Маше он решил позвонить завтра. А сегодня работал допоздна без передыха. В десять вечера зазвонил телефон, спугнув до самозабвения увлекшегося работой ваятеля. С комком глины в руке Алексей Петрович торопливо взял трубку. Звонила Маша.
— Я не поздно вас беспокою? — не поздоровавшись, извинительным тоном спросила она. — Вы не спите?
— Очень рад. Я собирался вам звонить, — взволнованно ответил он.
— Тогда — добрый вечер. Как там моя глина? Наверно, высохла?
— Она вас ждет, — задорно ответил он и добавил: — Завтра с утра. Можете?
— Постараюсь. К которому часу?
— Неплохо бы к десяти. А вообще чем раньше, тем лучше. И Настеньку возьмите с собой.
— Она нам будет мешать, — нетвердо, как бы спрашивая, сказала она.
— Нисколько. Напротив…
Его желание познакомиться с Настенькой радовало Машу. Она понимала его возбужденность и нетерпение сама испытывала эти же чувства. Все эти дни она думала о нем, несколько раз порывалась позвонить ему, но боялась показаться навязчивой.
На другой день ровно в десять вместе с дочуркой Маша была у Алексея Петровича. Еще дома и потом в пути она объясняла Настеньке, что едут они в гости к дяде Леше — Алексею Петровичу, тому, что подарил ей черноволосую куклу, что дядя этот очень добрый (не дедушка, а дядя), что он любит маленьких детей. Словом, произвела соответствующую подготовку. Это важно было еще и потому, что девочка не привыкла к мужской компании.
Алексей Петрович был несказанно рад этой встрече и не скрывал своего восторга. С Настенькой он сразу нашел общий язык, разложив перед ней заранее сделанные им из пластилина фигурки, и тут же показал ей, как они делаются, и снабдил ее пластилином: мол, попробуй лепить сама — это же так просто и занятно. Он с первых минут покорил девочку своим вниманием к ней. Маша ревниво наблюдала за ними и, к своей радости, пришла к заключению, что Иванов имеет подход к детям.
Войдя в «цех», она сразу обратила внимание на композицию «Ветеран» и на изменение, которое сделал автор. Теперь уже не над головой ветерана был написан лозунг, а на щите, повешенном на грудь, — «Будь проклята перестройка».
— Да, так лучше, — сказала она, кивнув в сторону композиции. — Теперь нет ощущения плаката.

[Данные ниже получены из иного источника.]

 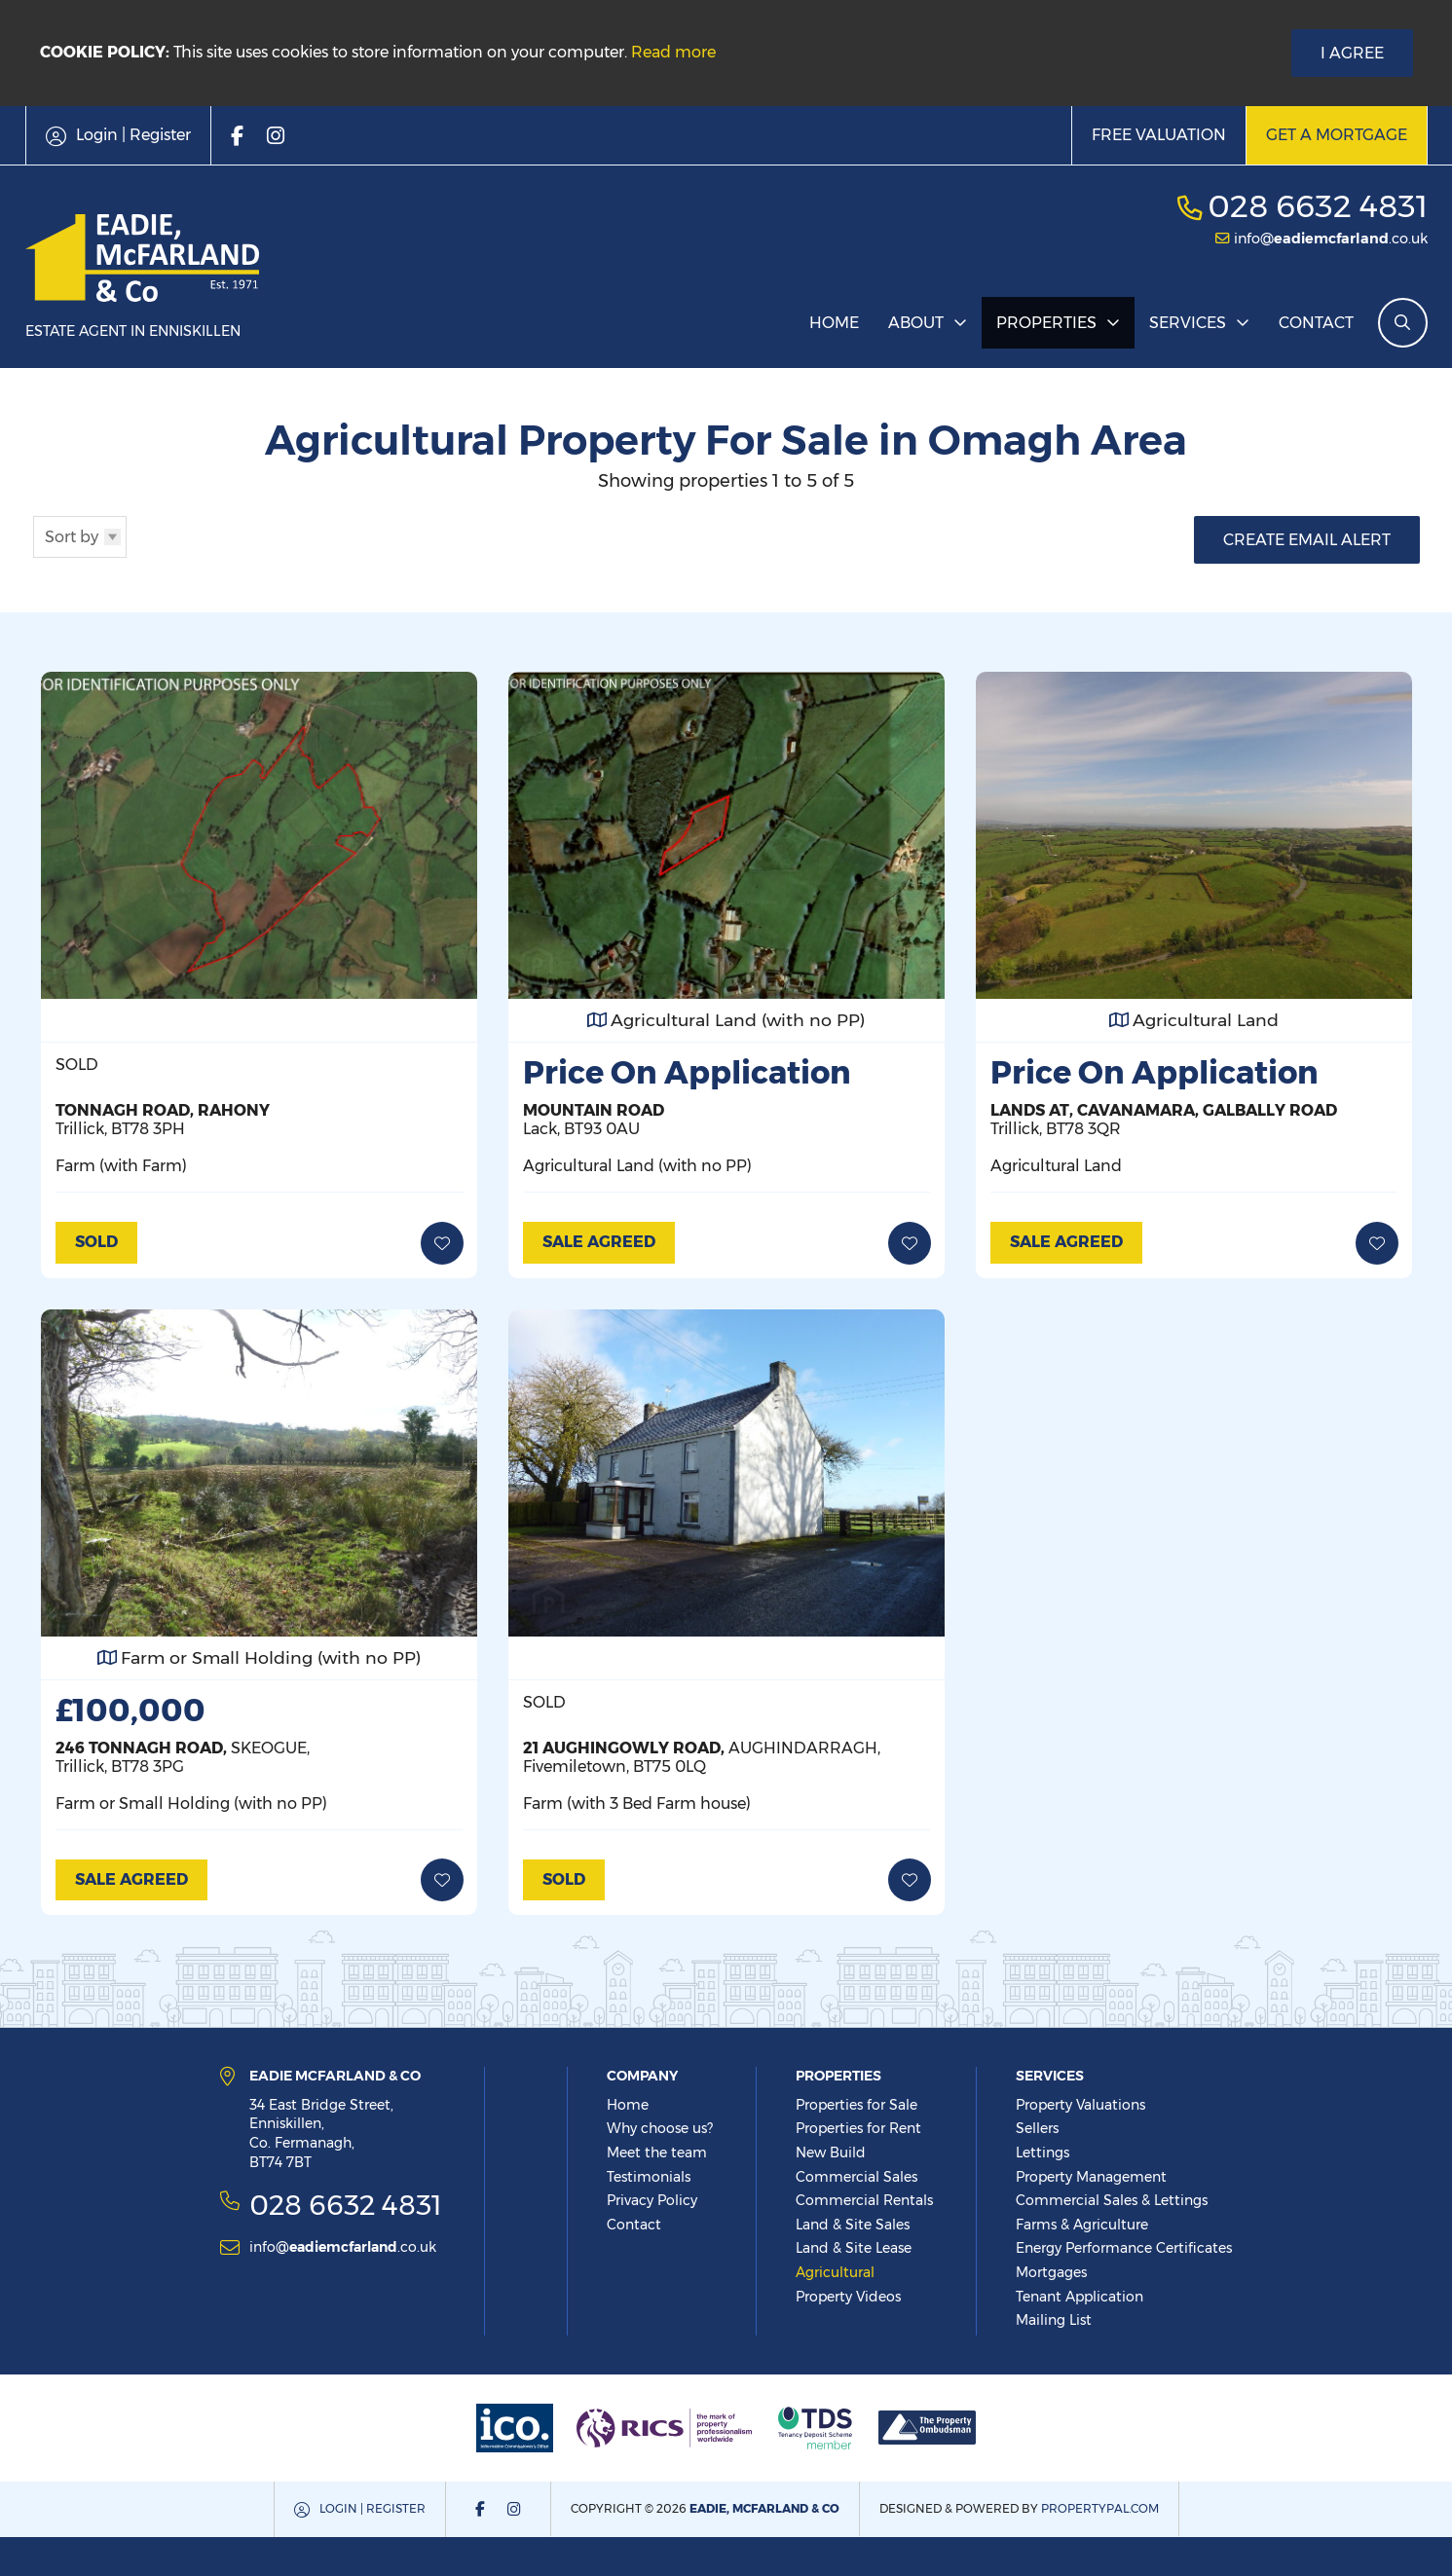 I want to click on Contact, so click(x=1316, y=322).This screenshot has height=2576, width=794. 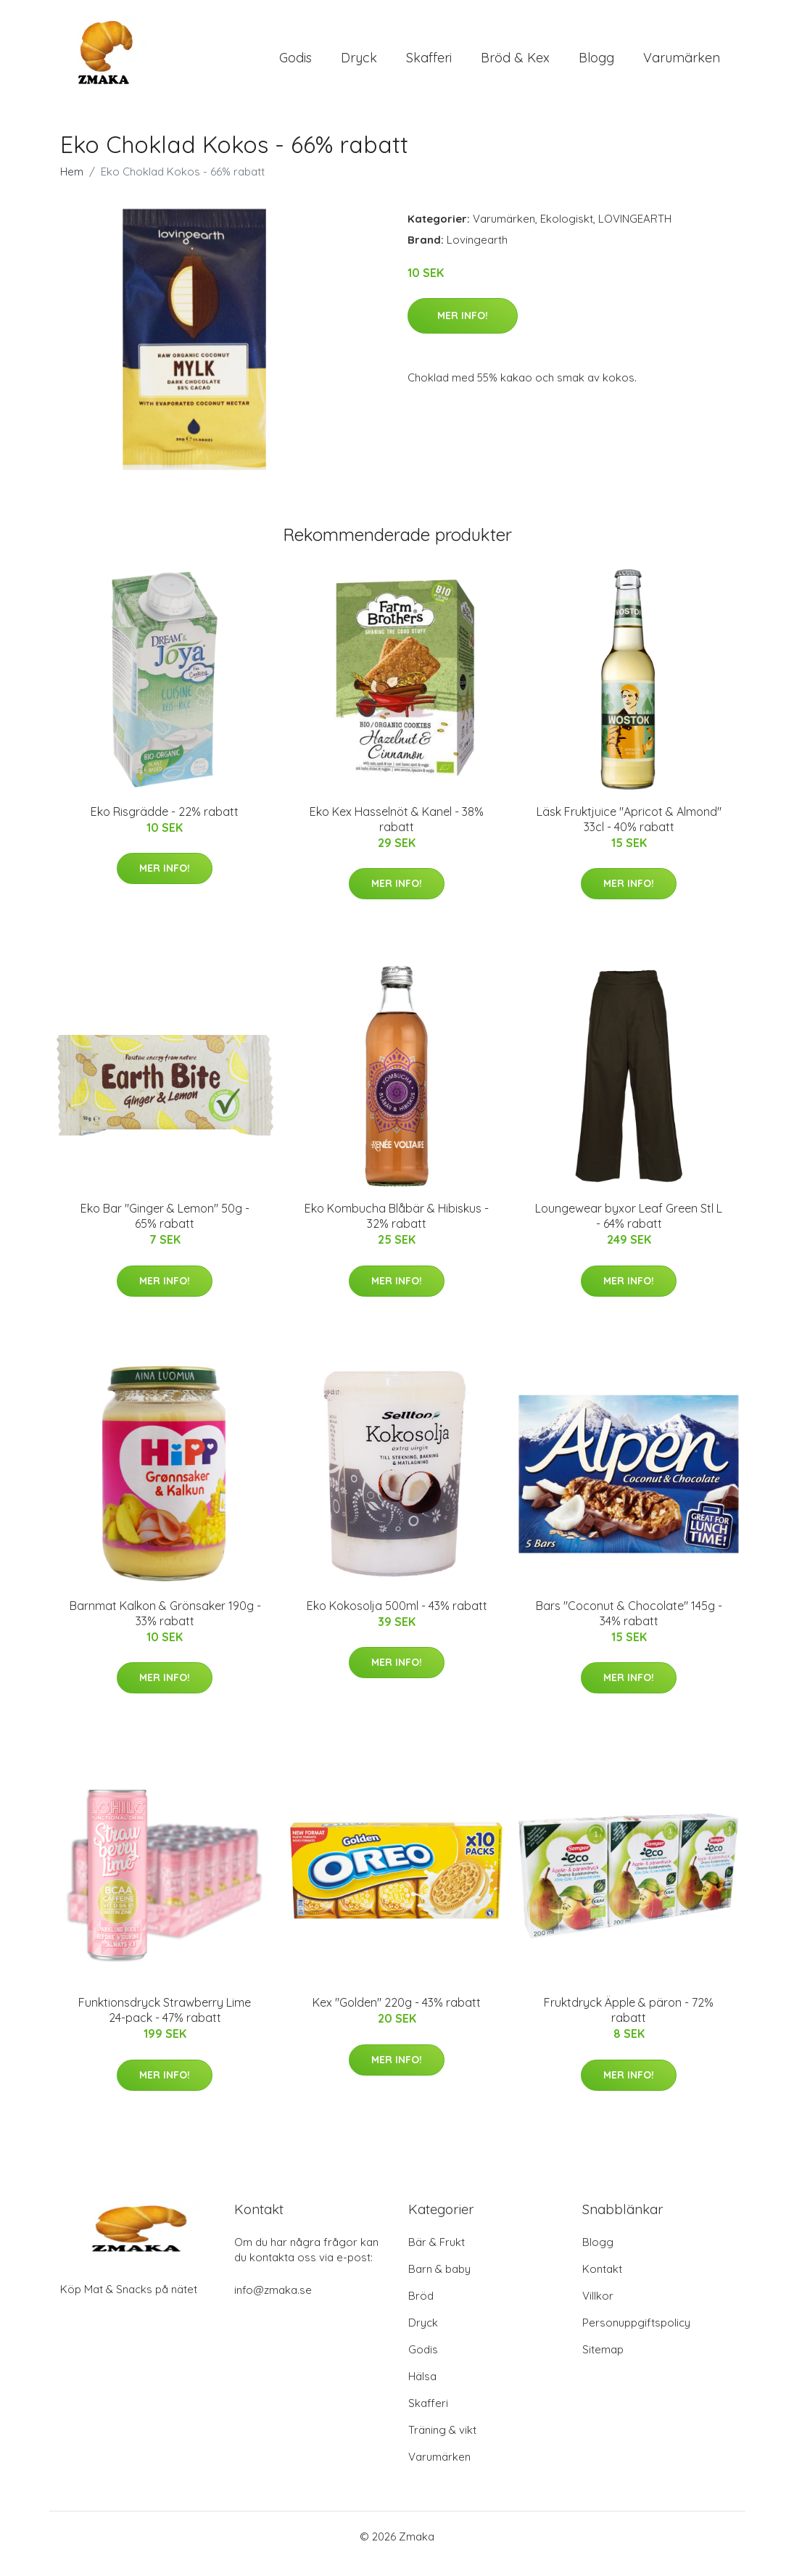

— Представьте себе — жизнь подсказала, — сообщил он. — Иду по подземному переходу, сидит нищий, и у него вот такой транспарант на груди. Маша была приятно поражена, увидев почти законченную композицию «Девичьи грезы». Осталось только вылепить кисти рук. По просьбе Алексея Петровича она уже привычно взошла на «трон» и приняла нужную позу: в одной руке цветок ромашки, в другой — сорванный лепесток. Настенька отвлеклась от своего пластилина и с любопытством стала наблюдать за работой Алексея Петровича. И вдруг она с непосредственным детским удивлением и восторгом воскликнула, указывая ручонкой на композицию:
— Это мама! Моя мама. — В больших синих глазенках ее светились радостные огоньки. Потом обратила взгляд на стоящий рядом почти законченный портрет Маши, звонко и очарованно воскликнула — И тут мама! Две мамы…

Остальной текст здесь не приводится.